***** Records for processing *****
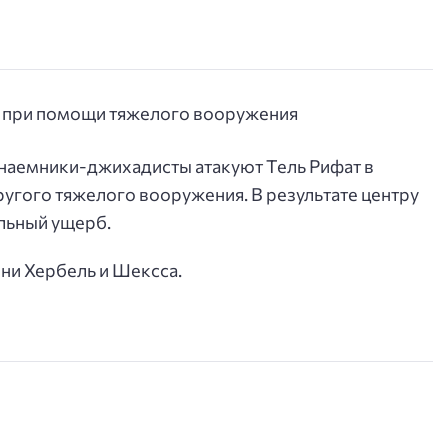
 наемники-джихадисты атакуют Тель Рифат в
угого тяжелого вооружения. В результате центру
льный ущерб.
ни Хербель и Шексса.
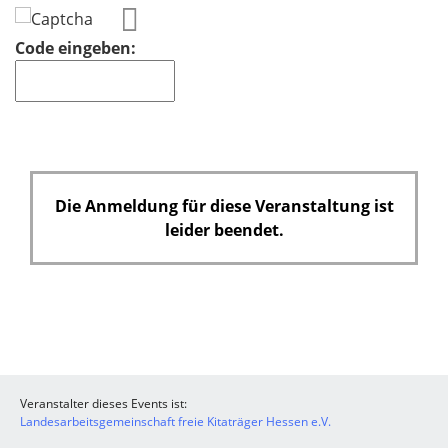
Code eingeben:
Die Anmeldung für diese Veranstaltung ist
leider beendet.
Veranstalter dieses Events ist:
Landesarbeitsgemeinschaft freie Kitaträger Hessen e.V.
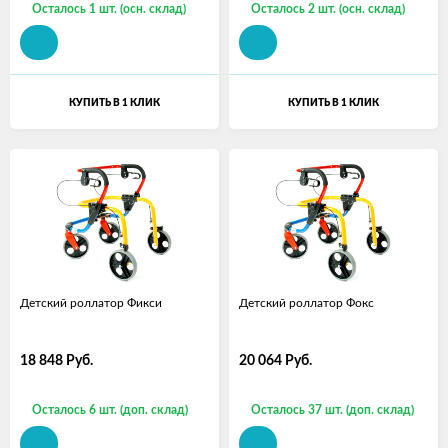
Осталось 1 шт. (осн. склад)
Осталось 2 шт. (осн. склад)
КУПИТЬ В 1 КЛИК
КУПИТЬ В 1 КЛИК
Детский роллатор Фикси
Детский роллатор Фокс
18 848
Руб.
20 064
Руб.
Осталось 6 шт. (доп. склад)
Осталось 37 шт. (доп. склад)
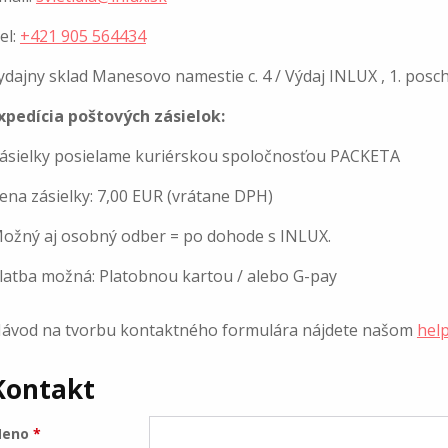
el:
+421 905 564434
ydajny sklad Manesovo namestie c. 4 / Výdaj INLUX , 1. posch
xpedícia poštových zásielok:
ásielky posielame kuriérskou spoločnosťou PACKETA
ena zásielky: 7,00 EUR (vrátane DPH)
ožný aj osobný odber = po dohode s INLUX.
latba možná: Platobnou kartou / alebo G-pay
ávod na tvorbu kontaktného formulára nájdete našom
hel
Kontakt
eno
*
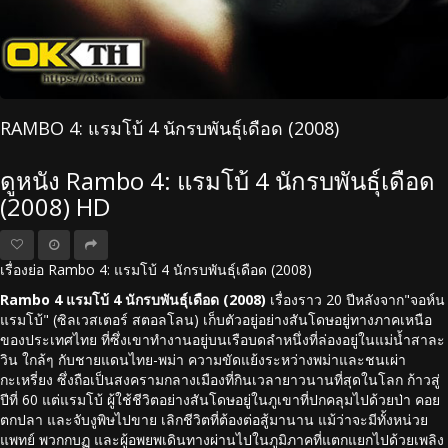
RAMBO 4: แรมโบ้ 4 นักรบพันธุ์เดือด (2008)
ดูหนัง Rambo 4: แรมโบ้ 4 นักรบพันธุ์เดือด
(2008) HD
เรื่องย่อ Rambo 4: แรมโบ้ 4 นักรบพันธุ์เดือด (2008)
Rambo 4 แรมโบ้ 4 นักรบพันธุ์เดือด (2008)
เรื่องราว 20 ปีหลังจาก"จอห์น
แรมโบ้" (ซิลเวสเตอร์ สตอลโลน) เก็บตัวอยู่อย่างสันโดษอยู่ทางภาคเหนือ
ของประเทศไทย ที่ซึ่งเขาทำงานอยู่บนเรือบดลำหนึ่งที่ล่องอยู่ในแม่น้ำสาละ
วิน ใกล้ๆ กับชายแดนไทย-พม่า ความขัดแย้งระหว่างพม่าและชนเผ่า
กะเหรี่ยง ซึ่งถือเป็นสงครามกลางเมืองที่กินเวลายาวนานที่สุดในโลก ก้าวสู่
ปีที่ 60 แต่แรมโบ้ ผู้ใช้ชีวิตอย่างสันโดษอยู่ในภูเขาที่ปกคลุมไปด้วยป่า คอย
ตกปลา และจับงูพิษไปขาย เลิกชีวิตที่ต้องต่อสู้มานาน แม้ว่าจะมีทั้งหน่วย
แพทย์ พวกกบฏ และผู้อพยพเดินทางผ่านไปในภูมิภาคที่แตกแยกไปด้วยเพลิง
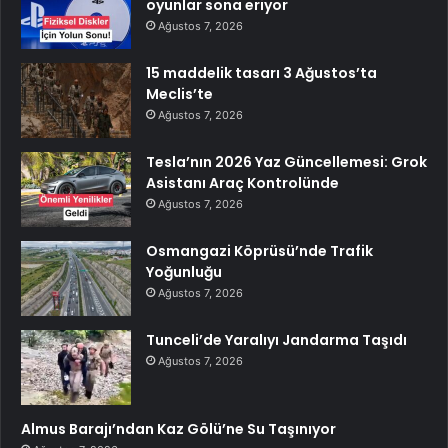
oyunlar sona eriyor
Ağustos 7, 2026
15 maddelik tasarı 3 Ağustos’ta
Meclis’te
Ağustos 7, 2026
Tesla’nın 2026 Yaz Güncellemesi: Grok
Asistanı Araç Kontrolünde
Ağustos 7, 2026
Osmangazi Köprüsü’nde Trafik
Yoğunluğu
Ağustos 7, 2026
Tunceli’de Yaralıyı Jandarma Taşıdı
Ağustos 7, 2026
Almus Barajı’ndan Kaz Gölü’ne Su Taşınıyor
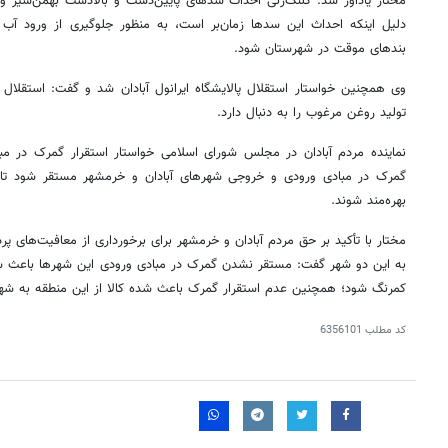
مختار یادآور شد: کلنگ‌زنی احداث سدهای پایین‌دست و بالادست بهمن‌شیر و 
دلیل اینکه احداث این سدها زمان‌بر است، به منظور جلوگیری از ورود آب 
بندهای موقت در شهرستان شود.
وی همچنین خواستار استقلال پالایشگاه ایرانول آبادان شد و گفت: استقلا
تولید روغن مرغوب را به دنبال دارد.
نماینده مردم آبادان در مجلس شورای اسلامی خواستار استقرار گمرک در مب
گمرک در مبادی ورودی و خروجی شهرهای آبادان و خرمشهر مستقر شود تا م
بهره‌مند شوند.
مختار با تأکید بر حق مردم آبادان و خرمشهر برای برخورداری از معافیت‌های 
به این دو شهر گفت: مستقر نشدن گمرک در مبادی ورودی این شهرها باعث ش
کمرنگ شود؛ همچنین عدم استقرار گمرک باعث شده کالا از این منطقه به شهر
کد مطلب
6356101
روزنامه‌های صبح شنبه ۱۷ مرداد ۱۴۰۵
روزنام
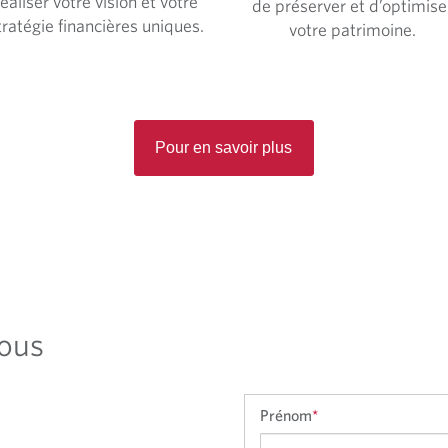
réaliser votre vision et votre
de préserver et d’optimise
tratégie financières uniques.
votre patrimoine.
Pour en savoir plus
ous
Prénom
*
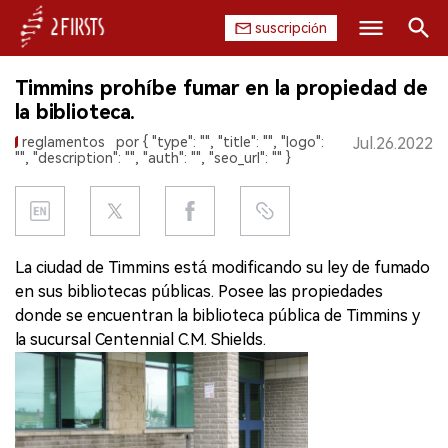
suscripción
Buscar
Timmins prohíbe fumar en la propiedad de
INICIO
la biblioteca.
reglamentos
por { "type": "", "title": "", "logo":
Jul.26.2022
EMPRESA
"", "description": "", "auth": "", "seo_url": "" }
PRODUCTO
REGULACIÓN
La ciudad de Timmins está modificando su ley de fumado
en sus bibliotecas públicas. Posee las propiedades
CHINA
donde se encuentran la biblioteca pública de Timmins y
la sucursal Centennial C.M. Shields.
DATOS
EXPOSICIÓN
ENTREVISTA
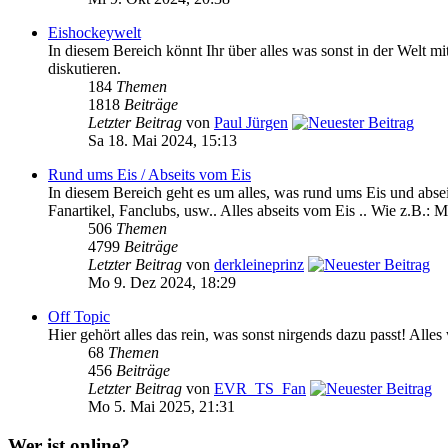
Eishockeywelt
In diesem Bereich könnt Ihr über alles was sonst in der We
diskutieren.
184
Themen
1818
Beiträge
Letzter Beitrag
von
Paul Jürgen
Sa 18. Mai 2024, 15:13
Rund ums Eis / Abseits vom Eis
In diesem Bereich geht es um alles, was rund ums Eis und absei
Fanartikel, Fanclubs, usw.. Alles abseits vom Eis .. Wie z.B.: M
506
Themen
4799
Beiträge
Letzter Beitrag
von
derkleineprinz
Mo 9. Dez 2024, 18:29
Off Topic
Hier gehört alles das rein, was sonst nirgends dazu passt! Alle
68
Themen
456
Beiträge
Letzter Beitrag
von
EVR_TS_Fan
Mo 5. Mai 2025, 21:31
Wer ist online?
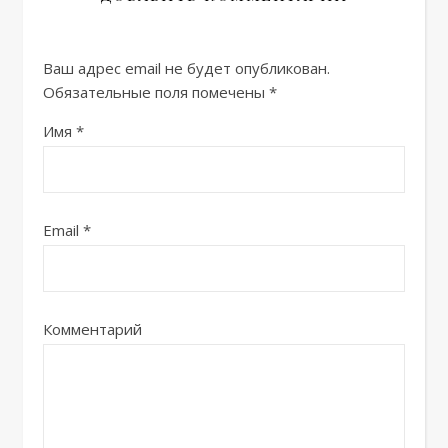
Ваш адрес email не будет опубликован.
Обязательные поля помечены
*
Имя
*
Email
*
Комментарий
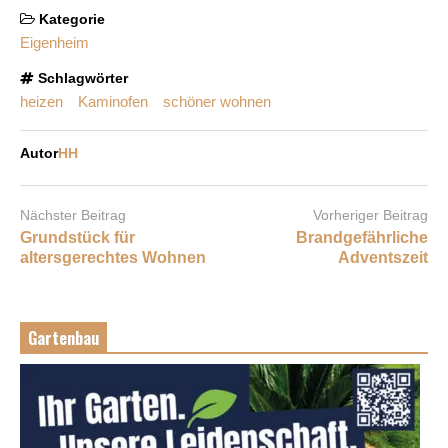
Kategorie
Eigenheim
Schlagwörter
heizen
Kaminofen
schöner wohnen
Autor
HH
Nächster Beitrag
Vorheriger Beitrag
Grundstück für
Brandgefährliche
altersgerechtes Wohnen
Adventszeit
Gartenbau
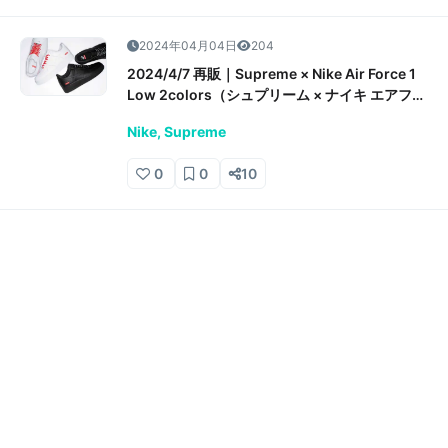
2024年04月04日
204
2024/4/7 再販｜Supreme × Nike Air Force 1
Low 2colors（シュプリーム × ナイキ エアフォ
ース1 ロー 2カラー）販売/定価/店舗情報
Nike
,
Supreme
0
0
10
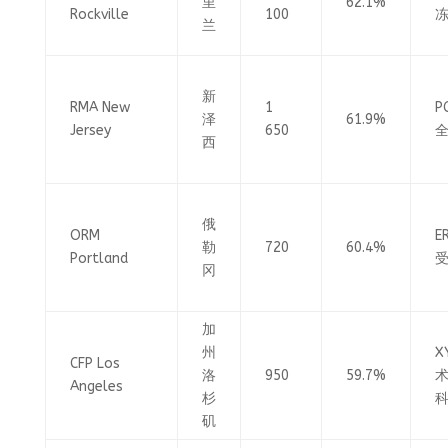
里
62.1%
Rockville
100
兰
新
RMA New
1
P
泽
61.9%
Jersey
650
西
俄
ORM
E
勒
720
60.4%
Portland
冈
加
州
X
CFP Los
洛
950
59.7%
Angeles
杉
矶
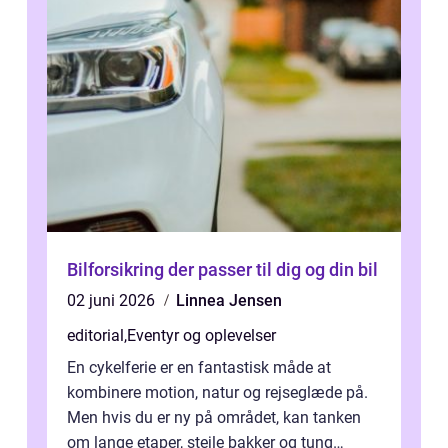
Bilforsikring der passer til dig og din bil
02 juni 2026
Linnea Jensen
editorial
,
Eventyr og oplevelser
En cykelferie er en fantastisk måde at
kombinere motion, natur og rejseglæde på.
Men hvis du er ny på området, kan tanken
om lange etaper, stejle bakker og tung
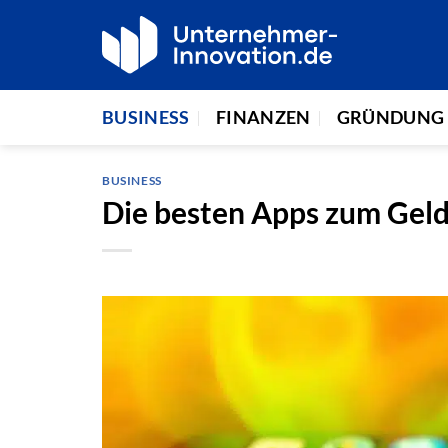
Zum
Inhalt
springen
BUSINESS
FINANZEN
GRÜNDUNG
BUSINESS
Die besten Apps zum Geld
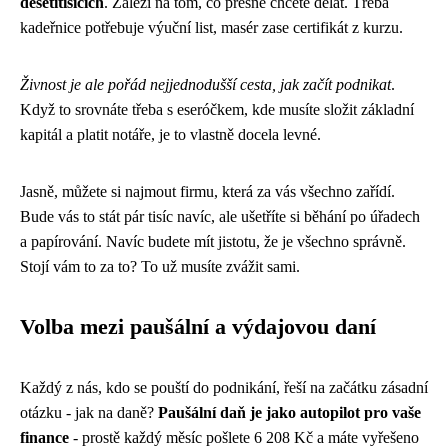
desetitisících
. Záleží na tom, co přesně chcete dělat. Třeba
kadeřnice potřebuje výuční list, masér zase certifikát z kurzu.
Živnost je ale pořád nejjednodušší cesta, jak začít podnikat
.
Když to srovnáte třeba s eseróčkem, kde musíte složit základní
kapitál a platit notáře, je to vlastně docela levné.
Jasně, můžete si najmout firmu, která za vás všechno zařídí.
Bude vás to stát pár tisíc navíc, ale ušetříte si běhání po úřadech
a papírování. Navíc budete mít jistotu, že je všechno správně.
Stojí vám to za to? To už musíte zvážit sami.
Volba mezi paušální a výdajovou daní
Každý z nás, kdo se pouští do podnikání, řeší na začátku zásadní
otázku - jak na daně?
Paušální daň je jako autopilot pro vaše
finance
- prostě každý měsíc pošlete 6 208 Kč a máte vyřešeno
*****
### What you need to do
Return all lines of the material above in which "باعث" occurs.

### Completed task
به این دو شهر گفت: مستقر نشدن گمرک در مبادی ورودی این شهرها باعث ش
کمرنگ شود؛ همچنین عدم استقرار گمرک باعث شده کالا از این منطقه به شهر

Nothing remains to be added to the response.